Let $A$ be a finite alphabet, and let $w \in (A \cup A^{-1})^\ast$ be a freely reduced word over the alphabet $A$ and formal inverse symbols $A^{-1}$. Suppose $w$ is non-empty. Can there ever be non-empty prefixes $p_i \in (A \cup A^{-1})^\ast$ of the word $w$ such that $p_1 p_2 \cdots p_n = 1$ in the free group on $A$?
For example, if $w = abca^{-1}$ then it is easy to see that no product of elements from $\{ a, ab, abc, abca^{-1}\}$ ever equals $1$. Some "non-trivial" behaviour can happen: for example, if $w = aba^{-1}b^{-1}a^{-1}$ then we find the product $$aba^{-1}b^{-1}a^{-1} \cdot aba^{-1} \cdot ab = aba^{-1}b,$$ i.e. the word $aba^{-1}b$ is a product of three prefixes, but is not graphically a product of prefixes, of $w$. I don't see how this kind of cancellation could ever be enough to completely cancel such a product, however.

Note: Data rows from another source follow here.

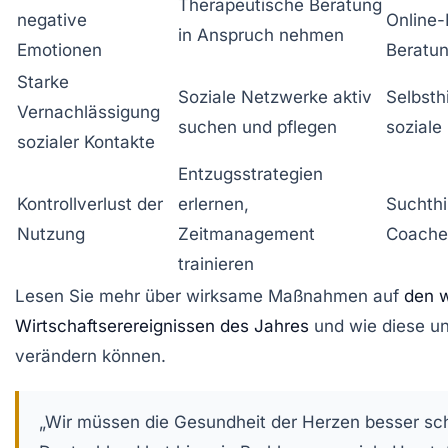
Therapeutische Beratung
negative
Online-
in Anspruch nehmen
Emotionen
Beratun
Starke
Soziale Netzwerke aktiv
Selbsth
Vernachlässigung
suchen und pflegen
soziale
sozialer Kontakte
Entzugsstrategien
Kontrollverlust der
erlernen,
Suchthil
Nutzung
Zeitmanagement
Coache
trainieren
Lesen Sie mehr über wirksame Maßnahmen auf
den w
Wirtschaftserereignissen des Jahres
und wie diese un
verändern können.
„Wir müssen die Gesundheit der Herzen besser sc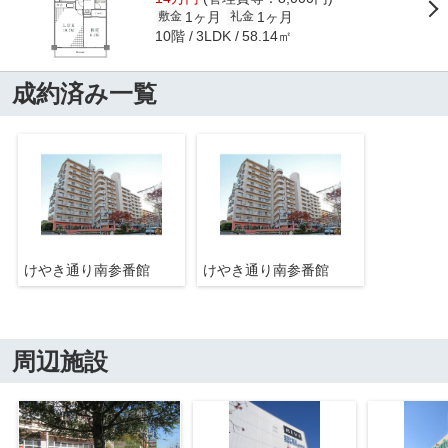
1ヶ月
1ヶ月
敷金
礼金
10階
58.14㎡
3LDK
成約済み一覧
けやき通り南参番館
けやき通り南参番館
周辺施設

An equivalent formulation of the question is: let $X_w$ be the subsemigroup of a free group $F_A$ generated by the set of non-empty prefixes of a word $w \in F_A$. Can we ever have $1 \in X_w$?
Best Answer
I will argue that this is impossible by induction on $n$ and $|w|$.

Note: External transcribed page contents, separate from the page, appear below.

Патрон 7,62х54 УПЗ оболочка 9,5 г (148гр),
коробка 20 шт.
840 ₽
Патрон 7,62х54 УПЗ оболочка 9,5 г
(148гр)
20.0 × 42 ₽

Suppose $p_1 p_2 \cdots p_n = 1$, where $p_1, p_2, \dots, p_n$ are prefixes of $w$. Say the first letter of $w$ is $a$. First suppose that each of $p_1, \dots, p_n$ ends with $a^{-1}$. Then each $p_i^a = a^{-1} p_i a$ is a prefix of $a^{-1} w$ and $p_1^a p_2^a \cdots p_n^a = 1$. By induction on $|w|$ this is impossible, so at least one of the prefixes $p_1, \dots, p_n$ must end with something other than $a^{-1}$, say $b^{-1}$, where $b \neq a$ (possibly $b = a^{-1}$). Cycling the indices if necessary, suppose it is $p_n$ that ends with $b^{-1}$. Then when we reduce the product $p_1 \cdots p_n$, that $b^{-1}$ at the end of $p_n$ cancels some letter $b$ somewhere in $p_1\cdots p_{n-1}$, say in $p_k$. Let $p_k'$ be the prefix of $p_k$ up to and excluding that letter $b$. Then $p_1 \cdots p_{k-1} p'_k = 1$, and this is a contradiction by induction on $n$.
Comment: I find it really useful to visualize a cancellative product $w_1 \cdots w_n = 1$ by means of a 3-regular tree with $n$ leaves. The words are written around the perimeter of the tree, each starting from a different leaf, and they always cancel the letter on the opposite side of the edge. The tree is uniquely determined by $w_1, \dots, w_n$. For example for $n = 2$ one just has an edge with $w_1$ written below left-to-right and $w_2$ written above right-to-left; for $n = 3$ one has a star with 3 edges. I found the above proof using this sort of graphical calculus.